Inclement weather forced the ship to leave dock earlier than expected, and Nedry therefore executed the command earlier than he had planned. He believed he had 18 minutes to get the embryos, reach the dock, and return to “fix” the “problem” before his coworkers became suspicious. With the program executed and the intended security systems shut down, he was able to obtain the embryos and make for the East Dock. He never reached his destination; after crashing his jeep in the storm, he was attacked and killed by an escaped animal.
On the morning of June 12, the Park’s chief engineer Ray Arnold discovered White Rabbit and determined that it was the source of the trouble. However, with Nedry’s keystrokes hidden, Arnold could not determine what pathways Nedry had used to shut the systems down, and was furthermore locked out by Nedry’s security measures after several attempts to access the systems. To stop the infinite looping, Arnold shut down all power to the island and attempted to restart it. The shutdown tripped the breakers, leaving Arnold with no option but to go to the maintenance shed and manually reset them. Shutting down all of the power deactivated the fences of the Velociraptor pen, which Nedry had specifically kept running; the animals escaped and killed Arnold before he could reach the breakers. One of the tour group members, Dr. Ellie Sattler, finished the job successfully. This restored some technologies, such as the electric fences, to function.

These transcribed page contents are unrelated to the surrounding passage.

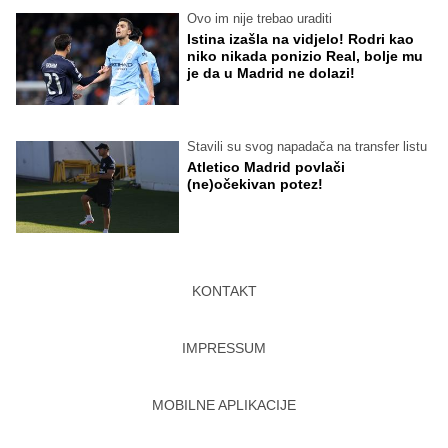
Ovo im nije trebao uraditi
Istina izašla na vidjelo! Rodri kao
niko nikada ponizio Real, bolje mu
je da u Madrid ne dolazi!
Stavili su svog napadača na transfer listu
Atletico Madrid povlači
(ne)očekivan potez!
KONTAKT
IMPRESSUM
MOBILNE APLIKACIJE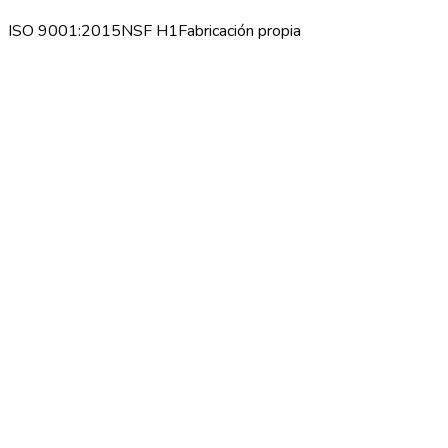
ISO 9001:2015
NSF H1
Fabricación propia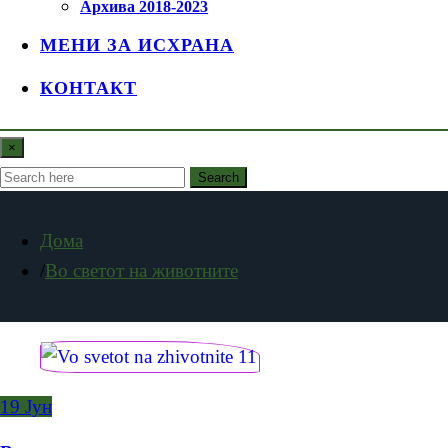
Архива 2018-2023
МЕНИ ЗА ИСХРАНА
КОНТАКТ
×
Search
Дома
Во светот на животните
19
Јун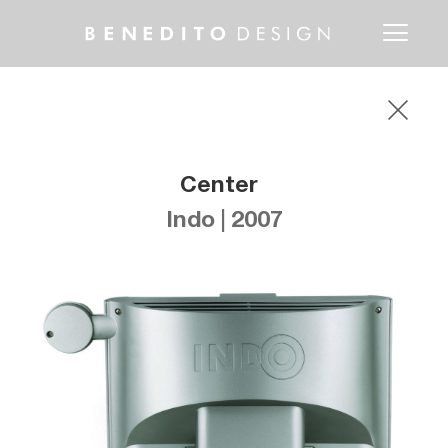
Toggle
navigati
Center
Indo | 2007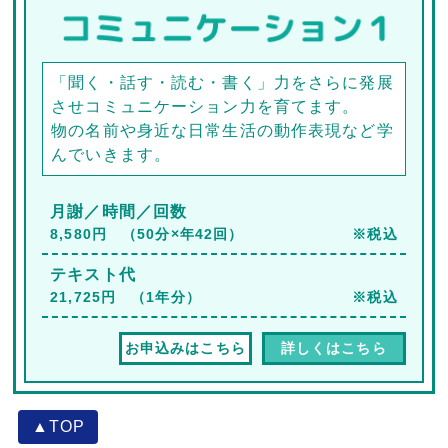
「聞く・話す・読む・書く」力をさらに発展
させコミュニケーション力を育てます。
物の名前や身近な日常生活の動作表現など学
んでいきます。
月謝／時間／回数
8,580円 （50分×年42回）
※税込
テキスト代
21,725円 （1年分）
※税込
お申込みはこちら
詳しくはこちら
▲TOP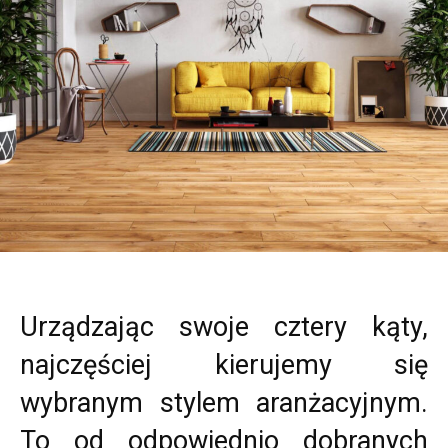
Urządzając swoje cztery kąty,
najczęściej kierujemy się
wybranym stylem aranżacyjnym.
To od odpowiednio dobranych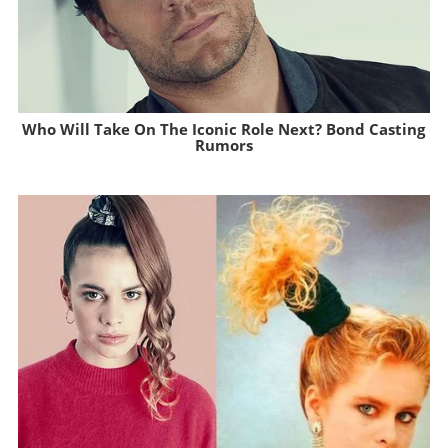
Who Will Take On The Iconic Role Next? Bond Casting
Rumors
Brainberries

This effectively ended White Rabbit, but some security systems were not yet activated. Full function was restored in the later morning of June 12 by another tour group member, Lex Murphy, who was able to navigate the Park’s user interface and turn on the electronic door locks, phone lines, and other technologies that had still remained off after the reset. This returned the Park’s internal system function to the way it had been before Nedry executed White Rabbit. By this time, however, structural damage to the Park was so extensive that the entire venture had to be abandoned.